Cesare Basile in concerto

Questo evento è collegato alle sezioni: Concerti, Rassegne musicali

Waves Festival

Il Waves Festival è un festival dedicato alla musica d’autore e alla canzone. Prerogativa del festival è la proposta originale dello spettacolo unita all’intimità dell’esibizione. Sul palco pochi elementi, alcuni strumenti e tanta emotività. Waves Festival predilige i cantautori voce e chitarra, le band che destrutturano il loro sound a favore di un approccio sonoro e visivo più ridotto ed essenziale, facendo vivere al pubblico un’esperienza unica e irripetibile

La spina dorsale delle canzoni che viaggia dentro onde armoniche e si spoglia degli arrangiamenti più complessi per donarsi in tutta la sua essenziale bellezza.

 

Cesare Basile/Bio

A quasi due anni di distanza dal precedente "Tu prenditi l'amore che vuoi e non chiederlo più" che è valso una seconda Targa Tenco per il miglior disco dialettale del 2015, ecco tornare Cesare Basile con un nuovo album di storie e canzoni. E' un canto dell'anima buia e profonda quello di Cesare Basile. Ancora una volta l’autore dà forma e sostanza a un pugno di canzoni che si materializzato immediatamente in altrettanti pugni nello stomaco di chi ascolta.

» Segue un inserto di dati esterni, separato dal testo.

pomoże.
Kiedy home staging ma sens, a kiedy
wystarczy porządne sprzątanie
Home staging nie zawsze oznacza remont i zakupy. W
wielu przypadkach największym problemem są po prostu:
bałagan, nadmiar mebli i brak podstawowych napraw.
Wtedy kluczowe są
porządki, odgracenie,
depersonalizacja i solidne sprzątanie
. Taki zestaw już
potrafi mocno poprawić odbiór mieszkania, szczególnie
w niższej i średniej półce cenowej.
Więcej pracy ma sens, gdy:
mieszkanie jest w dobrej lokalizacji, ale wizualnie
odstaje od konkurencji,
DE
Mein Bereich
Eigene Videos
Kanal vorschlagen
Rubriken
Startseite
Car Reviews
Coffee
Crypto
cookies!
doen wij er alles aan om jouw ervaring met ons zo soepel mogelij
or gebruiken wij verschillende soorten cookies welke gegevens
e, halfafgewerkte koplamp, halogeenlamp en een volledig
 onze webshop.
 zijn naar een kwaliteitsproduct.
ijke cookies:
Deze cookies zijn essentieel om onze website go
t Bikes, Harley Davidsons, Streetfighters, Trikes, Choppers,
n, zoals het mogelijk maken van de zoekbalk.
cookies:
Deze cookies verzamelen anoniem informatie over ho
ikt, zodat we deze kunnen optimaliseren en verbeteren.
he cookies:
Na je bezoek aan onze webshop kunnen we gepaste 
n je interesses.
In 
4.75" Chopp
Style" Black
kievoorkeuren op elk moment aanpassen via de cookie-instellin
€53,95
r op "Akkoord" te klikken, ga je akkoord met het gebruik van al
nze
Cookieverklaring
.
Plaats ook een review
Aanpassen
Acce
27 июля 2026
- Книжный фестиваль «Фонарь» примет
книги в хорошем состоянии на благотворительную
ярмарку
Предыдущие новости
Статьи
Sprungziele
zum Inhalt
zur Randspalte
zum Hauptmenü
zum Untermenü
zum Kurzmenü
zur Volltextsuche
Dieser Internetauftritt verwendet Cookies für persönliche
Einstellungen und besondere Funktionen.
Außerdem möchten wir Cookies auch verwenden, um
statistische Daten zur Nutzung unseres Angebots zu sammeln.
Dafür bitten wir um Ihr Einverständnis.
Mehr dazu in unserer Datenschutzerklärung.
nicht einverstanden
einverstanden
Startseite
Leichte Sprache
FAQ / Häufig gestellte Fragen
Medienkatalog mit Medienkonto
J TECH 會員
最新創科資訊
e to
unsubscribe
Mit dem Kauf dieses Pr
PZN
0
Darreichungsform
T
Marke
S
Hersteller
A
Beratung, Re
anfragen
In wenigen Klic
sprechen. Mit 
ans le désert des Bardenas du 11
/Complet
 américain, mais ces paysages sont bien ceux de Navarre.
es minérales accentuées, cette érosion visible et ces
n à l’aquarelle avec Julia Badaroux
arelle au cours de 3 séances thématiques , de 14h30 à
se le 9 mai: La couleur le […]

Ancora una volta la scelta ricade sul dialetto siciliano, che si fa lingua e suono, oscuro e vivo, arcaico e contemporaneo al tempo stesso. E' il suono del disco a marcare un fluire musicale totalmente inedito: è un mantra mediterraneo fatto di blues e di musica africana, di brani ipnotici spesso basati su uno solo accordo, di polifonie vocali e di controcanti femminili, di ossessive poliritmie percussive.

L'album esprime voglia di raccontare e di essere raccontato: come se le canzoni fossero preesistenti al momento in cui Cesare Basile è stato da loro trovato, nella sua veste di cantore dei "crocicchi" dell'anima scura e delle storie disperate in perenne ricerca del loro racconto.

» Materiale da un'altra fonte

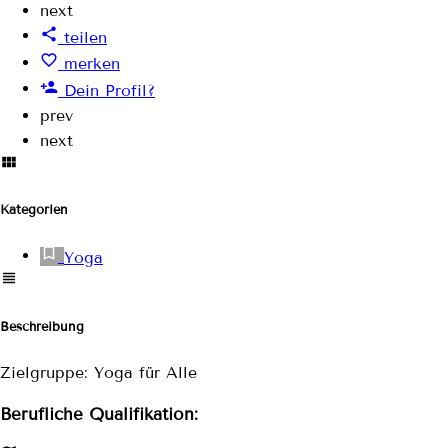
next
teilen
merken
Dein Profil?
prev
next
Kategorien
Yoga
Beschreibung
Zielgruppe: Yoga für Alle
Berufliche Qualifikation: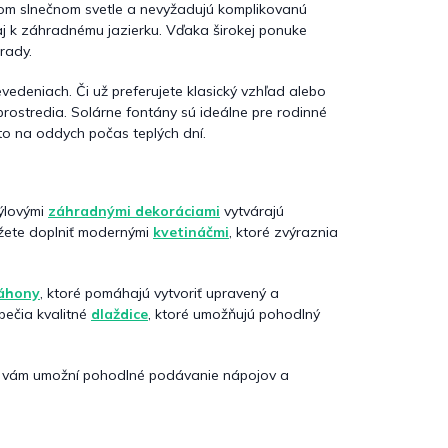
om slnečnom svetle a nevyžadujú komplikovanú
aj k záhradnému jazierku. Vďaka širokej ponuke
rady.
vedeniach. Či už preferujete klasický vzhľad alebo
rostredia. Solárne fontány sú ideálne pre rodinné
to na oddych počas teplých dní.
týlovými
záhradnými dekoráciami
vytvárajú
ôžete doplniť modernými
kvetináčmi
, ktoré zvýraznia
áhony
, ktoré pomáhajú vytvoriť upravený a
pečia kvalitné
dlaždice
, ktoré umožňujú pohodlný
vám umožní pohodlné podávanie nápojov a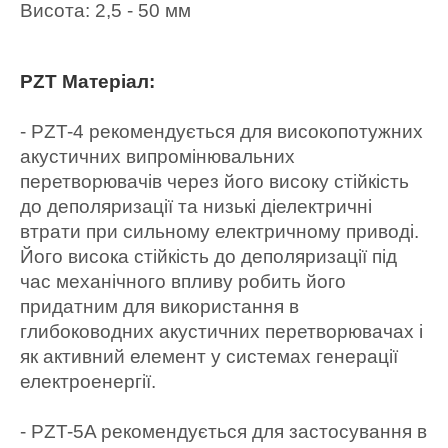
Висота: 2,5 - 50 мм
PZT Матеріал:
- PZT-4 рекомендується для високопотужних
акустичних випромінювальних
перетворювачів через його високу стійкість
до деполяризації та низькі діелектричні
втрати при сильному електричному приводі.
Його висока стійкість до деполяризації під
час механічного впливу робить його
придатним для використання в
глибоководних акустичних перетворювачах і
як активний елемент у системах генерації
електроенергії.
- PZT-5A рекомендується для застосування в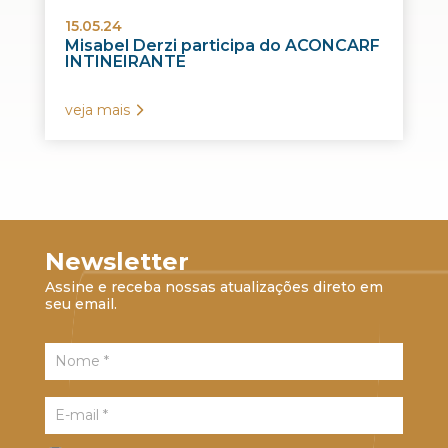
15.05.24
Misabel Derzi participa do ACONCARF
INTINEIRANTE
veja mais
Newsletter
Assine e receba nossas atualizações direto em
seu email.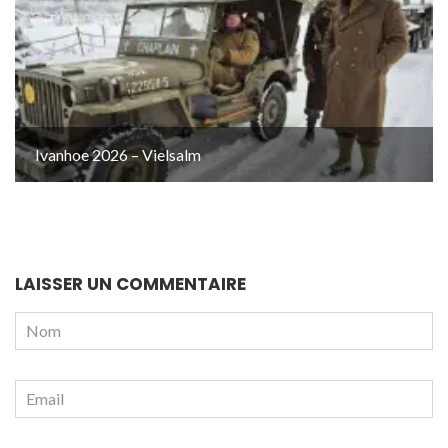
Ivanhoe 2026 – Vielsalm
LAISSER UN COMMENTAIRE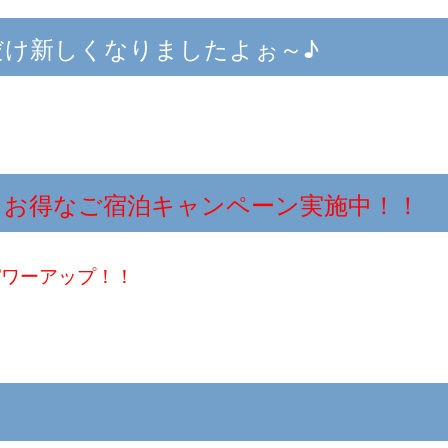
だけ新しくなりましたよぉ～♪
！お得なご宿泊キャンペーン実施中！！
パワーアップ！！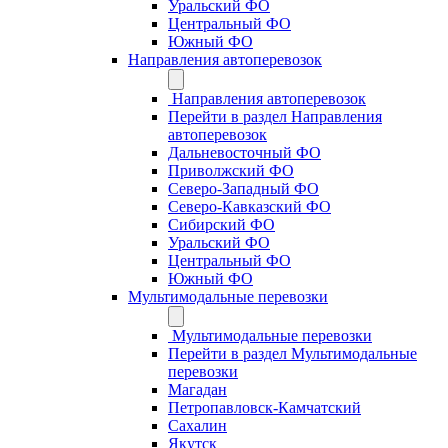
Уральский ФО
Центральный ФО
Южный ФО
Направления автоперевозок
Направления автоперевозок
Перейти в раздел Направления
автоперевозок
Дальневосточный ФО
Приволжский ФО
Северо-Западный ФО
Северо-Кавказский ФО
Сибирский ФО
Уральский ФО
Центральный ФО
Южный ФО
Мультимодальные перевозки
Мультимодальные перевозки
Перейти в раздел Мультимодальные
перевозки
Магадан
Петропавловск-Камчатский
Сахалин
Якутск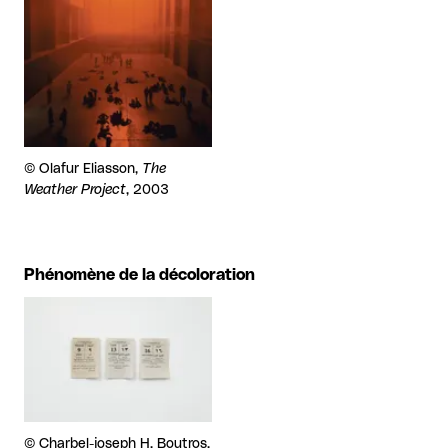
Droits réservés :
©
Olafur Eliasson,
The
Weather Project
, 2003
Phénomène de la décoloration
Agrandir
Droits réservés :
©
Charbel-joseph H. Boutros,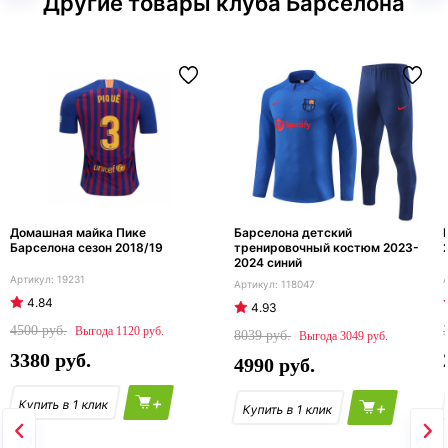
Другие товары клуба Барселона
Домашная майка Пике
Барселона детский
Барселона сезон 2018/19
тренировочный костюм 2023-
2024 синий
19231
118047
4.84
4.93
4500
1120
8039
3049
3380
4990
+
+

Sono storie che parlano della volgarità del potere politico-economico che ci vorrebbe tutti schiavi e silenti a condurre una vita sana e regolare, senza responsabilità nelle scelte e con un mare di stronzate da consumare.

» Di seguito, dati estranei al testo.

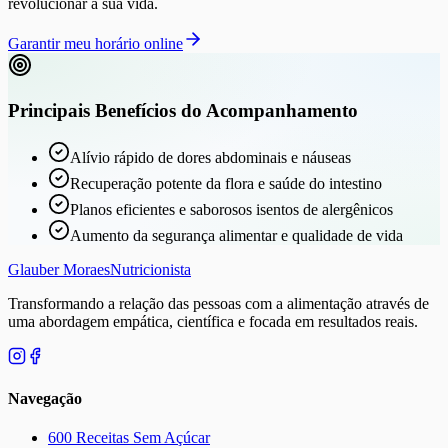
revolucionar a sua vida.
Garantir meu horário online
Principais Benefícios do Acompanhamento
Alívio rápido de dores abdominais e náuseas
Recuperação potente da flora e saúde do intestino
Planos eficientes e saborosos isentos de alergênicos
Aumento da segurança alimentar e qualidade de vida
Glauber Moraes
Nutricionista
Transformando a relação das pessoas com a alimentação através de
uma abordagem empática, científica e focada em resultados reais.
Navegação
600 Receitas Sem Açúcar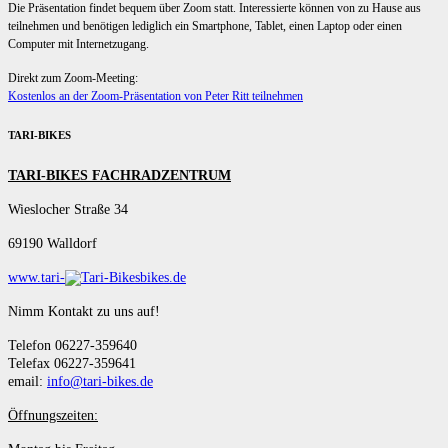
Die Präsentation findet bequem über Zoom statt. Interessierte können von zu Hause aus
teilnehmen und benötigen lediglich ein Smartphone, Tablet, einen Laptop oder einen
Computer mit Internetzugang.
Direkt zum Zoom-Meeting:
Kostenlos an der Zoom-Präsentation von Peter Ritt teilnehmen
TARI-BIKES
TARI-BIKES FACHRADZENTRUM
Wieslocher Straße 34
69190 Walldorf
www.tari-
bikes.de
Nimm Kontakt zu uns auf!
Telefon 06227-359640
Telefax 06227-359641
email:
info@tari-bikes.de
Öffnungszeiten: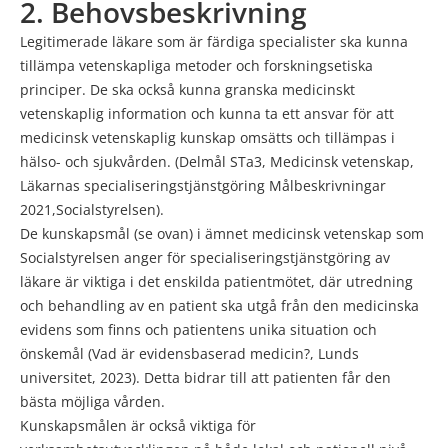
2. Behovsbeskrivning
Legitimerade läkare som är färdiga specialister ska kunna
tillämpa vetenskapliga metoder och forskningsetiska
principer. De ska också kunna granska medicinskt
vetenskaplig information och kunna ta ett ansvar för att
medicinsk vetenskaplig kunskap omsätts och tillämpas i
hälso- och sjukvården. (Delmål STa3, Medicinsk vetenskap,
Läkarnas specialiseringstjänstgöring Målbeskrivningar
2021,Socialstyrelsen).
De kunskapsmål (se ovan) i ämnet medicinsk vetenskap som
Socialstyrelsen anger för specialiseringstjänstgöring av
läkare är viktiga i det enskilda patientmötet, där utredning
och behandling av en patient ska utgå från den medicinska
evidens som finns och patientens unika situation och
önskemål (Vad är evidensbaserad medicin?, Lunds
universitet, 2023). Detta bidrar till att patienten får den
bästa möjliga vården.
Kunskapsmålen är också viktiga för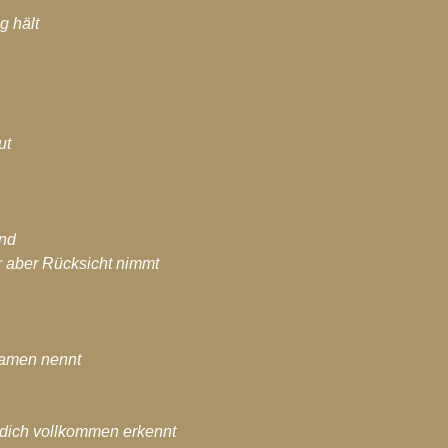
 hält
ut
end
r aber Rücksicht nimmt
Namen nennt
 dich vollkommen erkennt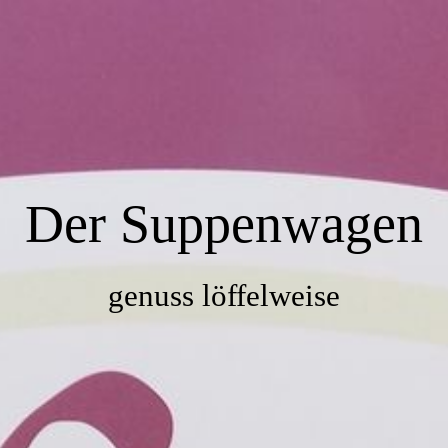
Startseite
Über uns
Der Suppenwagen
Speisekarte
Ihr Weg zu uns
genuss löffelweise
Impressum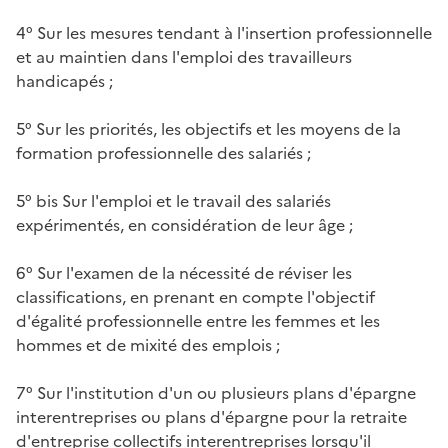
4° Sur les mesures tendant à l'insertion professionnelle
et au maintien dans l'emploi des travailleurs
handicapés ;
5° Sur les priorités, les objectifs et les moyens de la
formation professionnelle des salariés ;
5° bis Sur l'emploi et le travail des salariés
expérimentés, en considération de leur âge ;
6° Sur l'examen de la nécessité de réviser les
classifications, en prenant en compte l'objectif
d'égalité professionnelle entre les femmes et les
hommes et de mixité des emplois ;
7° Sur l'institution d'un ou plusieurs plans d'épargne
interentreprises ou plans d'épargne pour la retraite
d'entreprise collectifs interentreprises lorsqu'il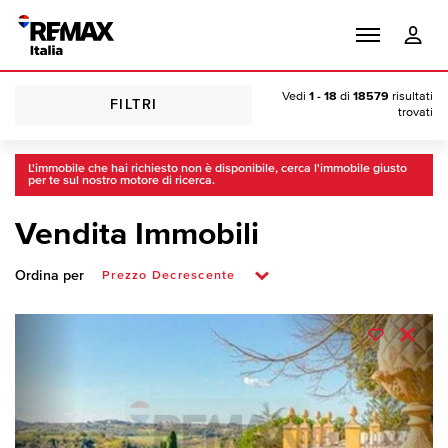
Vedi
1 - 18
di
18579
risultati
FILTRI
trovati
L'immobile che hai richiesto non è disponibile, cerca l'immobile giusto
per te sul nostro motore di ricerca.
Vendita Immobili
Ordina per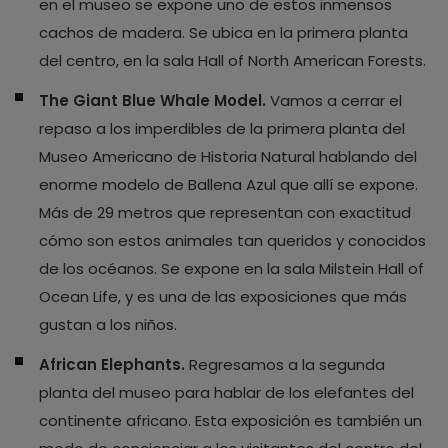
en el museo se expone uno de estos inmensos
cachos de madera. Se ubica en la primera planta
del centro, en la sala Hall of North American Forests.
The Giant Blue Whale Model.
Vamos a cerrar el
repaso a los imperdibles de la primera planta del
Museo Americano de Historia Natural hablando del
enorme modelo de Ballena Azul que allí se expone.
Más de 29 metros que representan con exactitud
cómo son estos animales tan queridos y conocidos
de los océanos. Se expone en la sala Milstein Hall of
Ocean Life, y es una de las exposiciones que más
gustan a los niños.
African Elephants.
Regresamos a la segunda
planta del museo para hablar de los elefantes del
continente africano. Esta exposición es también un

La vera vita da desiderare.

Quella per cui addirittura dovremmo ringraziare. Il punto di vista umanista è in linea di continuità con il pensiero di Cesare Basile: si tratta di storie e di canzoni che raramente trovano chi le canti, e che narrano, da una diversa visuale, della proiezione amara che tutti noi siamo oggi costretti a subire nelle lacrime e nel sangue degli oppressi e dei vinti, sopraffatti dalla brutalità del potere costituito che sempre più spesso e palesemente opera In barba alla vita umana e al suo sacro utilizzo, che viene così stravolta e calpestata, barbaramente umiliata, triturata e sputata fuori alla fine della catena di montaggio del dolore e del castigo.Che ben paga i potenti.